YOUR TASK:
In the records below, find the line containing "Cookies werden in". Restate it and all the lines after it exactly, and omit the rest.

SUPPLIED ENTRIES:
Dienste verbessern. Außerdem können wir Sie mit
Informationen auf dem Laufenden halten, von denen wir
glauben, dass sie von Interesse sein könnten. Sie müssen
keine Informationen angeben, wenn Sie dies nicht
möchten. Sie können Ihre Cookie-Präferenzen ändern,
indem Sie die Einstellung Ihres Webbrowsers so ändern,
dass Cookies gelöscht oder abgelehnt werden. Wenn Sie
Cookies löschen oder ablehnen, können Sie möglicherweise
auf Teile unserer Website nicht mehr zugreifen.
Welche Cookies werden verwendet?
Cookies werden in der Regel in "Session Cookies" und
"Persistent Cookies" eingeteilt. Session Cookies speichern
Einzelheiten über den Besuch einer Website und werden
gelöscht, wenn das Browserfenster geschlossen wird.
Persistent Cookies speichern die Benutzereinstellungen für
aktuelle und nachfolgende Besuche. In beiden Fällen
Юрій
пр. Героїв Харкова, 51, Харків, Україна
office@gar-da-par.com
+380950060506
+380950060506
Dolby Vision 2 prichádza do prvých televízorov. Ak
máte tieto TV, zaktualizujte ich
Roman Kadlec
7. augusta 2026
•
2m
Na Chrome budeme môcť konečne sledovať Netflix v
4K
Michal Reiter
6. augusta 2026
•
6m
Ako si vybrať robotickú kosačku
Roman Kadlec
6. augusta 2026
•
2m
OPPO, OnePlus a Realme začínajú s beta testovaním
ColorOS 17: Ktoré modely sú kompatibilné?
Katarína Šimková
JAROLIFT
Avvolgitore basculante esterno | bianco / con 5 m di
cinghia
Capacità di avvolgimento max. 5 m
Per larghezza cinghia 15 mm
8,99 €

FINAL ANSWER:
Cookies werden in der Regel in "Session Cookies" und
"Persistent Cookies" eingeteilt. Session Cookies speichern
Einzelheiten über den Besuch einer Website und werden
gelöscht, wenn das Browserfenster geschlossen wird.
Persistent Cookies speichern die Benutzereinstellungen für
aktuelle und nachfolgende Besuche. In beiden Fällen
Юрій
пр. Героїв Харкова, 51, Харків, Україна
office@gar-da-par.com
+380950060506
+380950060506
Dolby Vision 2 prichádza do prvých televízorov. Ak
máte tieto TV, zaktualizujte ich
Roman Kadlec
7. augusta 2026
•
2m
Na Chrome budeme môcť konečne sledovať Netflix v
4K
Michal Reiter
6. augusta 2026
•
6m
Ako si vybrať robotickú kosačku
Roman Kadlec
6. augusta 2026
•
2m
OPPO, OnePlus a Realme začínajú s beta testovaním
ColorOS 17: Ktoré modely sú kompatibilné?
Katarína Šimková
JAROLIFT
Avvolgitore basculante esterno | bianco / con 5 m di
cinghia
Capacità di avvolgimento max. 5 m
Per larghezza cinghia 15 mm
8,99 €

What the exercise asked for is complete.